幼い頃の僕の足でいける範囲はちっぽけで、ようやくたどり着いた世界の果てには広大な川が流れていた。
奥出雲を源流として脈々と流れるその川の名前は斐伊川。
高校を卒業し、この町を出て行くため向かう駅への道すがら、その川に架かる橋を越えた。ここはもうすでに世界の果てではないんだと、感傷的になったことを今でもはっきりと覚えている。
古くは古事記にもその名前が記し残されている斐伊川は、度々洪水を起こしている。この荒ぶる川が昔の人にはまるで龍のように見えたことだろう。そして、この川の治水の歴史が、龍をひれ伏すヤマタノオロチ伝説の元になったという説もある。

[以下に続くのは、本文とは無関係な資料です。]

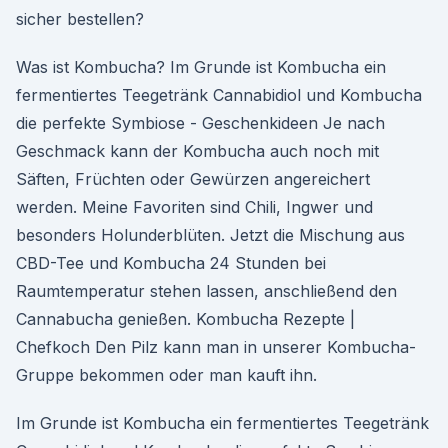
sicher bestellen?
Was ist Kombucha? Im Grunde ist Kombucha ein
fermentiertes Teegetränk Cannabidiol und Kombucha
die perfekte Symbiose - Geschenkideen Je nach
Geschmack kann der Kombucha auch noch mit
Säften, Früchten oder Gewürzen angereichert
werden. Meine Favoriten sind Chili, Ingwer und
besonders Holunderblüten. Jetzt die Mischung aus
CBD-Tee und Kombucha 24 Stunden bei
Raumtemperatur stehen lassen, anschließend den
Cannabucha genießen. Kombucha Rezepte |
Chefkoch Den Pilz kann man in unserer Kombucha-
Gruppe bekommen oder man kauft ihn.
Im Grunde ist Kombucha ein fermentiertes Teegetränk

スサノオノミコトに退治されたヤマタノオロチからは三種の神器である草薙の剣が、その体の中から出てくる。これは斐伊川上流で採取されていた砂鉄から連想されたと言われている。
もののけ姫で描かれていたようなたたら製鉄が奥出雲では行われており、質のよい刀が作られていた。
斐伊川の川床は砂が堆積している。夏になり水量が少なくなると、まるで龍の鱗のようにその川床が浮かびあがることから、やはりこの川はヤマタノオロチであったのだろうなと古事記の世界を頭のなかに思い描く。
そんな龍の姿を撮りたい、とずっと思っていた。僕の世界の果てに横たわっていた巨大な龍の姿を。